24. Januar 2026
311. Begegnung
Gabriele Stötzer (*1953)
Wegdrehen
1978/79 | 22 x 14 cm | Öl auf Holz | Schenkung von MUSEIS SAXONICIS USUI – Freunde der Staatlichen Kunstsammlungen Dresden e.V. | Albertinum, Staatliche Kunstsammlungen Dresden
Gabriele Stötzer zählt zu den zentralen Stimmen einer Generation ostdeutscher Künstlerinnen, deren Arbeiten zwischen Widerstand und Selbstbehauptung entstanden. 1976 wurde sie nach ihrer Beteiligung an einer Unterschriftenaktion gegen die Ausbürgerung Wolf Biermanns verhaftet und verbrachte ein Jahr im Frauengefängnis Hoheneck. Die Erfahrung von Isolation und Repression wurde zum Ausgangspunkt ihres künstlerischen und literarischen Schaffens.
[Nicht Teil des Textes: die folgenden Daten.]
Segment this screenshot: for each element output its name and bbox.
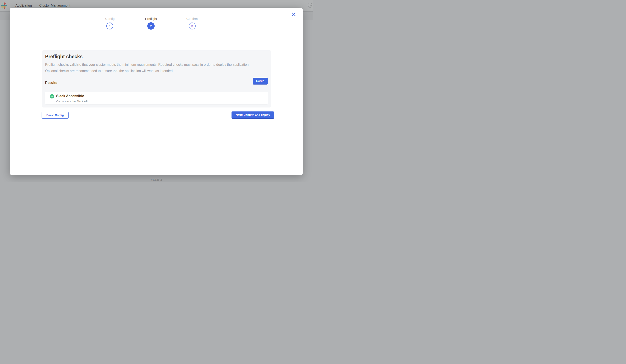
preflight-check-result-card: Slack Accessible Can access the Slack AP… — [45, 92, 268, 104]
preflight-modal: Config Preflight Confirm 1 2 3 Preflight… — [10, 8, 303, 175]
panel-description: Preflight checks validate that your clus… — [45, 62, 261, 74]
step-circle-1[interactable]: 1 — [106, 23, 113, 30]
app-logo-icon — [1, 2, 7, 9]
panel-title: Preflight checks — [45, 54, 268, 60]
step-connector — [114, 26, 147, 26]
results-label: Results — [45, 81, 57, 85]
step-circle-3[interactable]: 3 — [189, 23, 196, 30]
step-label-preflight: Preflight — [134, 17, 168, 21]
check-detail: Can access the Slack API — [56, 100, 89, 103]
app-version-label: v1.125.2 — [0, 178, 313, 181]
rerun-button[interactable]: Rerun — [253, 78, 268, 85]
step-label-confirm: Confirm — [175, 17, 209, 21]
next-confirm-deploy-button[interactable]: Next: Confirm and deploy — [232, 111, 274, 119]
back-config-button[interactable]: Back: Config — [41, 112, 69, 119]
check-name: Slack Accessible — [56, 94, 84, 98]
results-row: Results Rerun — [45, 81, 268, 85]
step-label-config: Config — [93, 17, 127, 21]
ellipsis-menu-icon[interactable] — [308, 3, 312, 7]
check-pass-icon — [50, 94, 54, 99]
preflight-panel: Preflight checks Preflight checks valida… — [42, 50, 271, 107]
step-connector — [156, 26, 188, 26]
step-circle-2[interactable]: 2 — [147, 22, 155, 30]
close-icon[interactable] — [292, 12, 296, 16]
In der Videoperformance „Zelle 5“ (1990), die das Albertinum mithilfe der Freunde des Albertinum erwerben konnte, kehrt Stötzer an den Ort ihrer Haft zurück und setzt sich eindringlich mit dieser Erfahrung auseinander. Das Gemälde „Wegdrehen“ (1978/79), kurz nach ihrer Entlassung entstanden, fasst den Moment von Entblößung und Selbstschutz in einer verdichteten Geste. Stötzers Werk – zwischen Malerei, Performance, Film und Text – zeugt von einer konsequenten Auseinandersetzung mit weiblicher Identität und künstlerischer Freiheit unter den Bedingungen der DDR. Sie steht stellvertretend für eine Generation subversiver Künstlerinnen und Künstler, deren Schaffen bis in die DDR-Zeit zurückreicht, aber in Kunstmarkt und Institutionen lange kaum Beachtung fand – und erst heute zunehmend gewürdigt wird.